Мара щерит зубы: клыки у неё, действительно, выдающиеся.
— А правда, что ты сама у себя пьёшь кровь?
— Правда. А знаешь почему?
— Почему?
— Потому что я ненавижу себя. Я ненавижу свою жизнь. Я хочу себя убить.
Эмма не знает, что ещё сказать. Мара также неожиданно замолкает. На неё страшно смотреть.
— Значит, ты с самого начала шла сюда с определённой целью?
Мара молча кивает.
— И именно поэтому я здесь тебе мешаю?
Мара вновь коротко кивает.

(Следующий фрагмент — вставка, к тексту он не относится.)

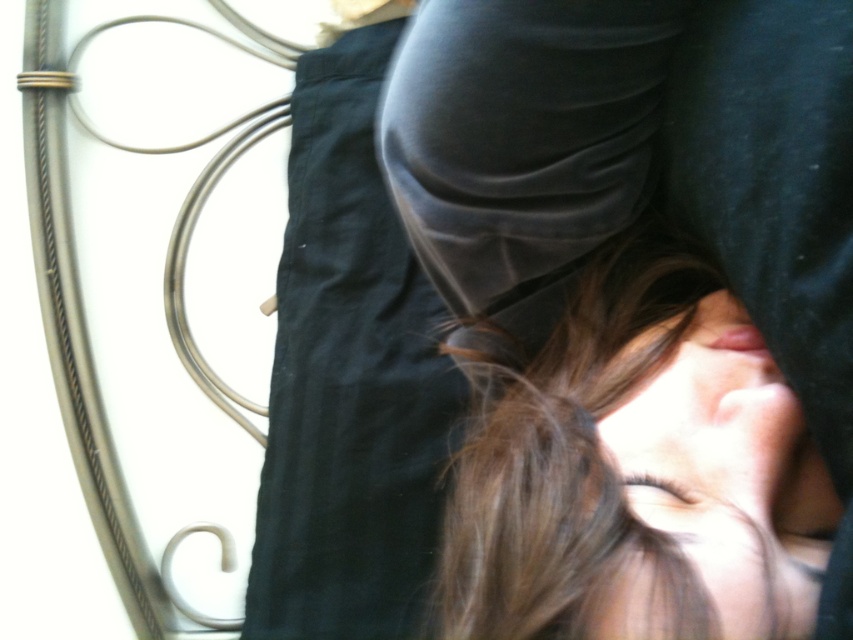 Is smooth black fabric at center positioned in front of brown matte hair at center?

No.

Is the position of smooth black fabric at center more distant than that of brown matte hair at center?

Yes.

At what (x,y) coordinates should I click in order to perform the action: click on smooth black fabric at center. Please return your answer as a coordinate pair (x, y). This screenshot has height=640, width=853. Looking at the image, I should click on (521, 132).

From the picture: Does smooth black fabric at center come behind matte black face at center?

That is True.

What do you see at coordinates (521, 132) in the screenshot? This screenshot has height=640, width=853. I see `smooth black fabric at center` at bounding box center [521, 132].

Where is `smooth black fabric at center`? smooth black fabric at center is located at coordinates (521, 132).

Between point (526, 612) and point (666, 445), which one is positioned in front?

Point (526, 612) is more forward.

Does point (527, 474) come in front of point (792, 545)?

Yes, it is.

Locate an element on the screen. The width and height of the screenshot is (853, 640). brown matte hair at center is located at coordinates (564, 461). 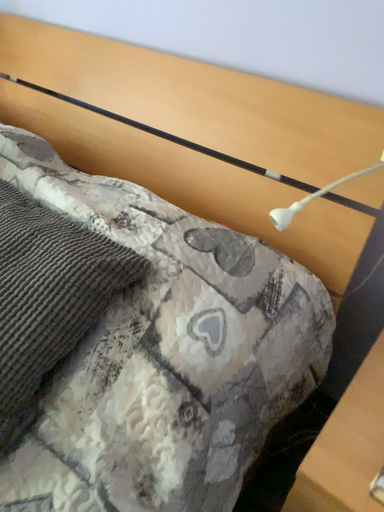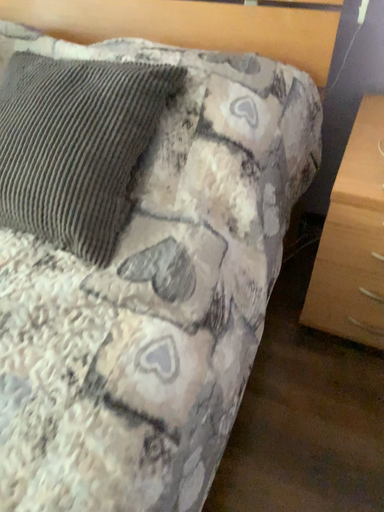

Как ещё можно отвечать на риторические вопросы?
— Зачем же ты тогда вернулась? — задаёт ей тогда Эмма настоящий вопрос.
— Я подумала, что если ты хочешь стать моей подругой… ты поможешь мне это сделать.
То, что слышит Эмма, приводит ее в состояние шока.
— Убей меня…убей себя? — повторяет она слова из той песни.
— Так ты поможешь мне? — спрашивает Мара и пытливо заглядывает ей в глаза в ожидании ответа.